Wikipedia also has some interesting info like this:
All Siamese kittens, although pure cream or white at birth, develop visible points in the first few months of life in colder parts of their body. By the time a kitten is four weeks old, the points should be sufficiently clearly distinguishable to recognise which colour they are. Siamese cats tend to darken with age, and generally, adult Siamese living in warm climates have lighter coats than those in cool climates.
We will be fostering his Siamese mama for the next week before passing her on to some friends who are coming down for Thanksgiving and will be adopting her.
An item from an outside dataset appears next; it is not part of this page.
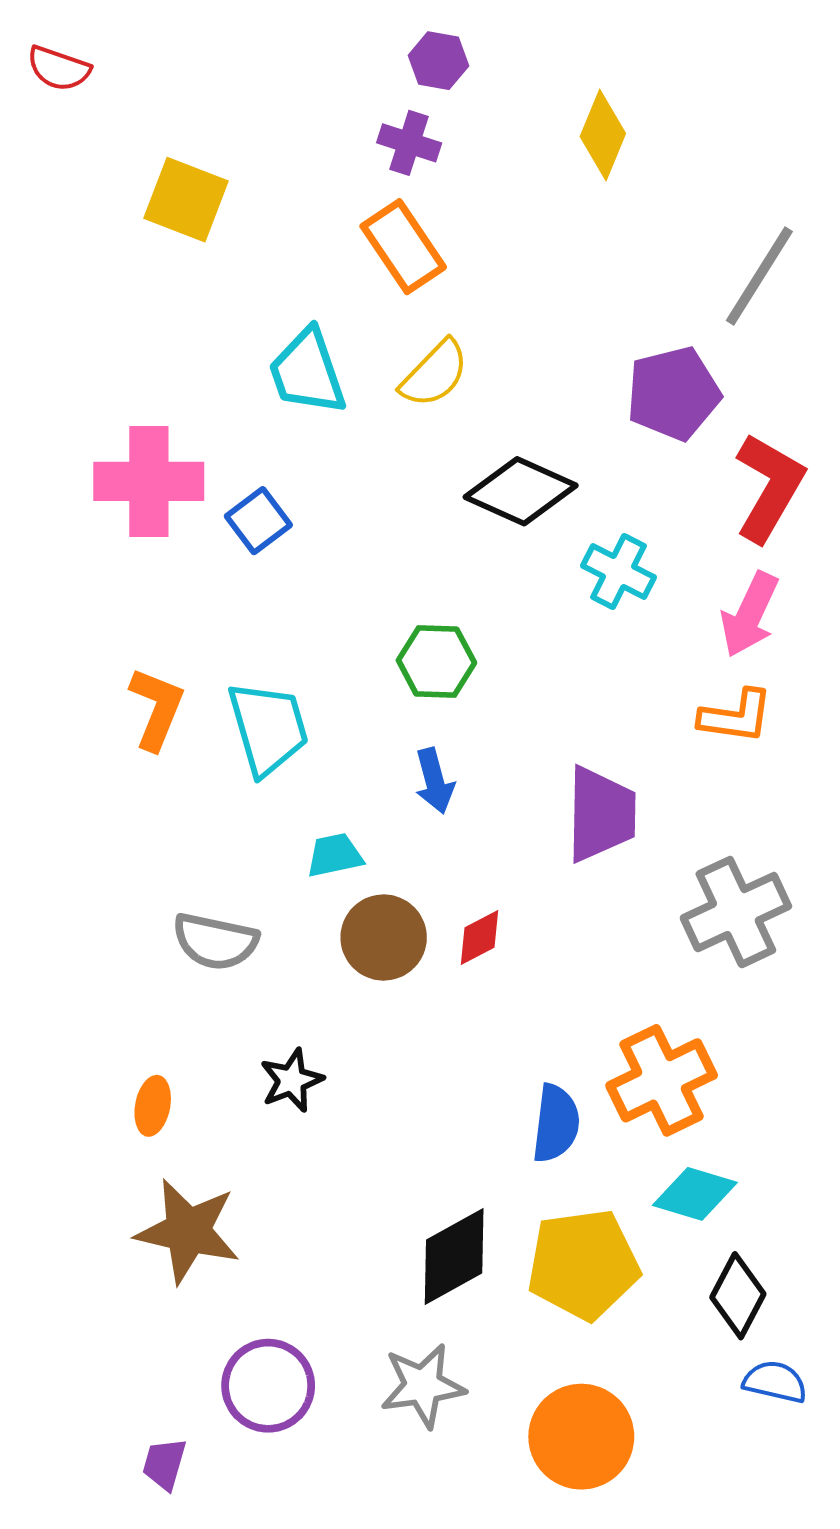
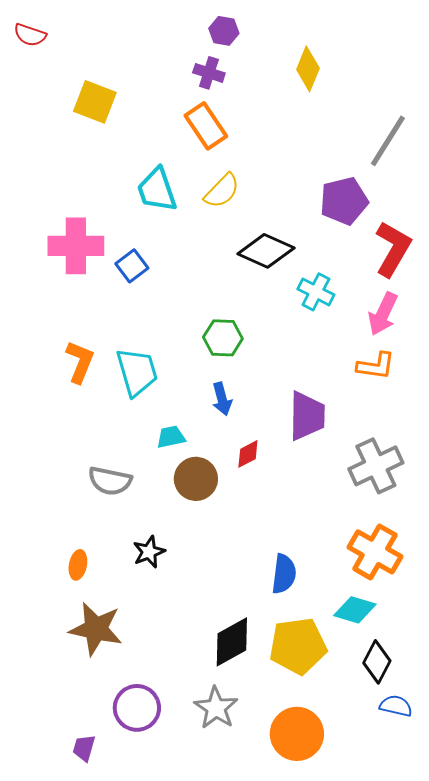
red diamond: (480, 937) -> (248, 454), moved
orange cross: (662, 1080) -> (375, 552), moved, turned -34
gray star: (423, 1386) -> (216, 708), turned -30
9. I’m still involving the kids in as much cooking as possible, hoping they will enter adulthood really knowing well how to cook most foods from scratch. We were talking last night on the way home from Sioux Falls about a conversation I had with a massage therapist earlier in the day about how she needed to switch her diet on her doctor’s orders and was going grain free. I told her that soups and salads were good, easy meals sometimes where you didn’t miss grains and she said she couldn’t have soup. I asked why not, and she said her doctor said it often has added flour. I forgot that most people don’t make their own soup these days, but this lady is close to retirement age and had never made homemade soup! I told her how to make an easy broth and she was excited to try it, and then I gave her tips on easy soups to make from there. I consider cooking an essential homeschooling skill that is so important. Homemade foods are generally ten times healthier, cheaper and tastier. I have a Pinterest board of cooking and foraging with kids posts that Daryl has written up.
10. We got this free poster through the mail and I’m putting it up along the basement stairs. I’m a big fan of sneaky homeschooling with posters.
And the kids have done lots of reading, watching documentaries, playing with friends, painting, photography, computer games, LEGOs, drawing, thrift store shopping, nature crafts, listening to music, blogging, decorating, researching, talking, and so on.